Stable Diffusion 3: A New AI Image Generator by Stability AI

Stability AI, a company known for its open and innovative image-synthesis models, has unveiled its latest creation: Stable Diffusion 3 (SD3). This is a next-gen AI image generator that can produce realistic and detailed images from text descriptions, also known as prompts. Stability claims that SD3 is a significant improvement over its previous models in terms of quality, accuracy, and scalability.

What is Stable Diffusion 3 and how does it work?

Stable Diffusion 3 is a family of models ranging from 800 million to 8 billion parameters. Parameters are the numbers that determine how the model behaves and what it can generate.

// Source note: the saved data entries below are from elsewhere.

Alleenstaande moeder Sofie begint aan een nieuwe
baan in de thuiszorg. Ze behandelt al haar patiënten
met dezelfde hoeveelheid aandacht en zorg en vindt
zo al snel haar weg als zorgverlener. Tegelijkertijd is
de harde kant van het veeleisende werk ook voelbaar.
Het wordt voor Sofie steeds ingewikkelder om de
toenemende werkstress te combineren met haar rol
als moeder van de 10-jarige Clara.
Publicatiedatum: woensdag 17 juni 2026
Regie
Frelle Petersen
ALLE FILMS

The larger the model, the more detail and complexity it can handle. However, larger models also need more computing power and memory to run.

Stability says that Stable Diffusion 3 can run locally on various devices, from smartphones to servers, depending on the model size. This gives users more flexibility and control over their image generation. Users can also fine-tune the models to change their outputs according to their preferences and needs.

Stable Diffusion 3 uses a novel architecture called diffusion transformer, inspired by transformers, a type of AI model that is good at processing sequences and patterns. Unlike conventional image-synthesis models that use image-building blocks (such as U-Net), diffusion transformer works on small pieces of the image and gradually transforms them from random noise to a coherent picture.

Stable Diffusion 3 also employs a technique called flow matching, which helps the model learn how to smoothly transition from noise to image without simulating every intermediate step. Instead, the model focuses on the overall direction or flow of the image creation.

Stable diffusion 3
Image Source: Stability AI

How does SD3 compare to other image-synthesis models?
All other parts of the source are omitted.